Saved entries

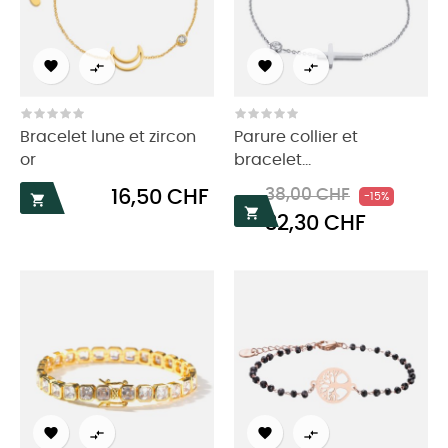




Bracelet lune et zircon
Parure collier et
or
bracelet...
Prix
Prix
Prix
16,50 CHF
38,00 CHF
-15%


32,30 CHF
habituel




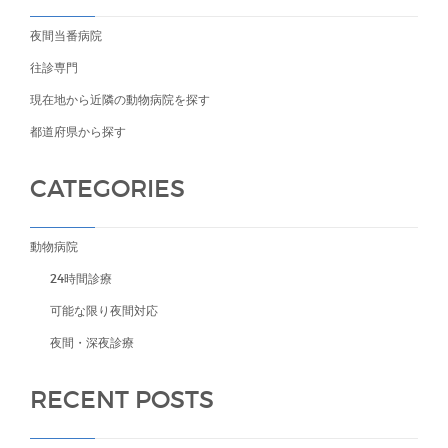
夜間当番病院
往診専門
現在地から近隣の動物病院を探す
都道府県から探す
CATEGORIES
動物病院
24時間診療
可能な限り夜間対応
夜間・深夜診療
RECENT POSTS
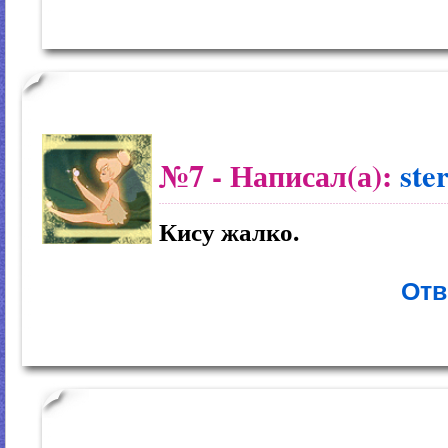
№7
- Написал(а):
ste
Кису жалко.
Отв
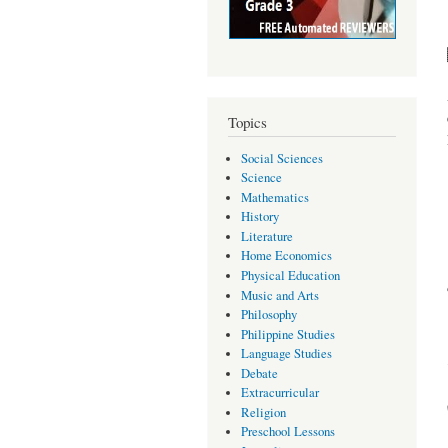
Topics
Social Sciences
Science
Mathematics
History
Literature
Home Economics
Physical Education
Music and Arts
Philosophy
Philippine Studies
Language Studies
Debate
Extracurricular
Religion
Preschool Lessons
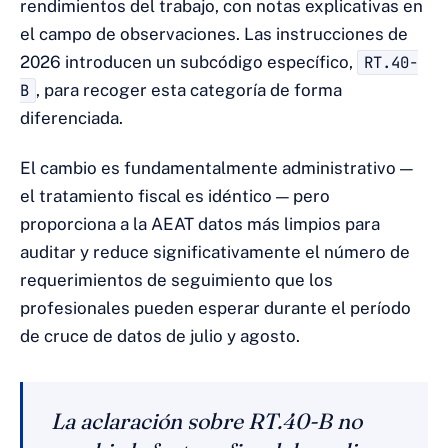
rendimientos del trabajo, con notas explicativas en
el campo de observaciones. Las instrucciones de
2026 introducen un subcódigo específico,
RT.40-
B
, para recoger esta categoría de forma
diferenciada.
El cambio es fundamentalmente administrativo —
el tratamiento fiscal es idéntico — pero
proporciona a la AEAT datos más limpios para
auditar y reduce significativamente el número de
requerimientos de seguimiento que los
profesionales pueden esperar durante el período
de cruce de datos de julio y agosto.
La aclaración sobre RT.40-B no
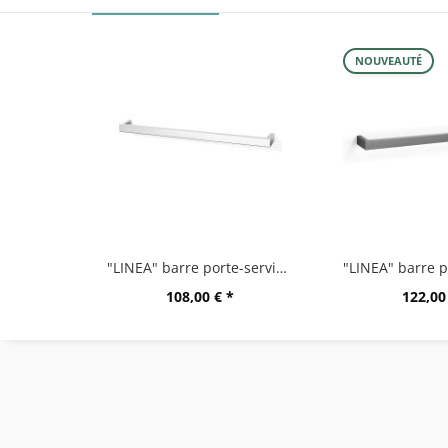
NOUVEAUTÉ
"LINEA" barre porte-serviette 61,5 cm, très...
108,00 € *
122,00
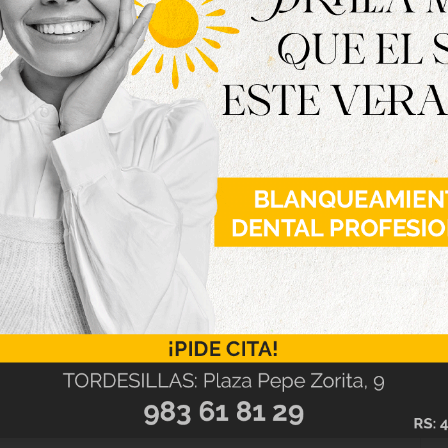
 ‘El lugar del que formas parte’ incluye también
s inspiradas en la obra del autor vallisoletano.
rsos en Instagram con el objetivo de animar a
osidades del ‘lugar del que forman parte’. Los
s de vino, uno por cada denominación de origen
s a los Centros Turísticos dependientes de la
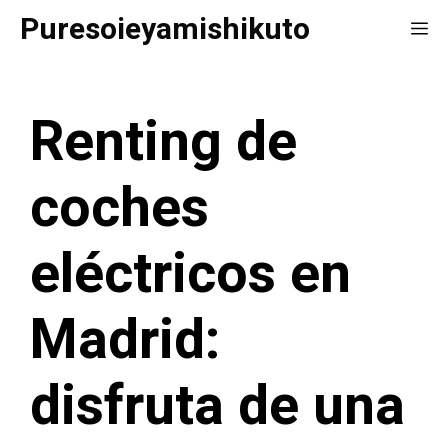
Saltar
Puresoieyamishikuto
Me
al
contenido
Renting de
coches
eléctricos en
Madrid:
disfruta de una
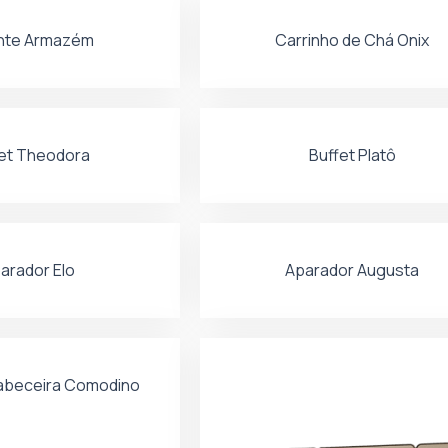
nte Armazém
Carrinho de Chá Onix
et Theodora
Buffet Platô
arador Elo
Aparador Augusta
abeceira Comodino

...

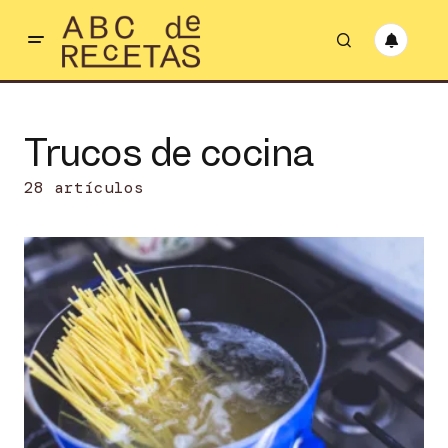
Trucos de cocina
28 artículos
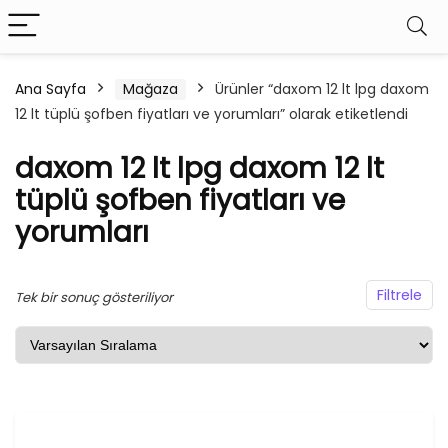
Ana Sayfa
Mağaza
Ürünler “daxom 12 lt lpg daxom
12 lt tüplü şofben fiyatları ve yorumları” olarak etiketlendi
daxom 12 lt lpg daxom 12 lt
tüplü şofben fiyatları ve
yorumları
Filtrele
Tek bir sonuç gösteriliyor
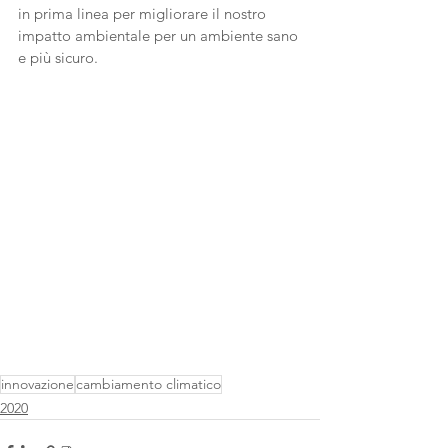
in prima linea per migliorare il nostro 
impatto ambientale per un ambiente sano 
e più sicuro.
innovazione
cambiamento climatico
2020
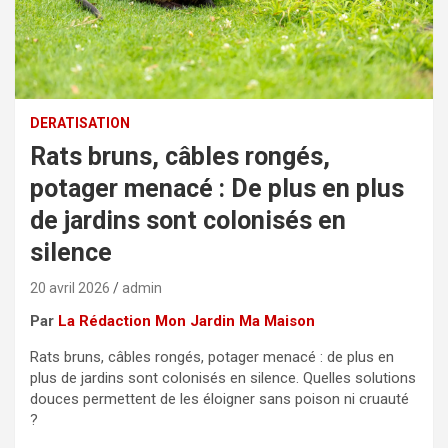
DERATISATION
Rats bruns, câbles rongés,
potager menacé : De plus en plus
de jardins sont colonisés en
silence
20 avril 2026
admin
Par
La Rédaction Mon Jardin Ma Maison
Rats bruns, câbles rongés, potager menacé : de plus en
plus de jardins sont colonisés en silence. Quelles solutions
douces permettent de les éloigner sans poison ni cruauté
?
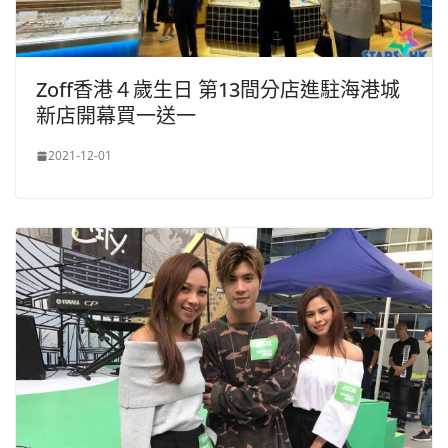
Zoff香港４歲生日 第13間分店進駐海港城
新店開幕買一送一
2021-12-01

▶ **Action item**:
Pick out and copy the lines of the entries that hold the string "jardins".

▶ **Exercise response**:
de jardins sont colonisés en
plus de jardins sont colonisés en silence. Quelles solutions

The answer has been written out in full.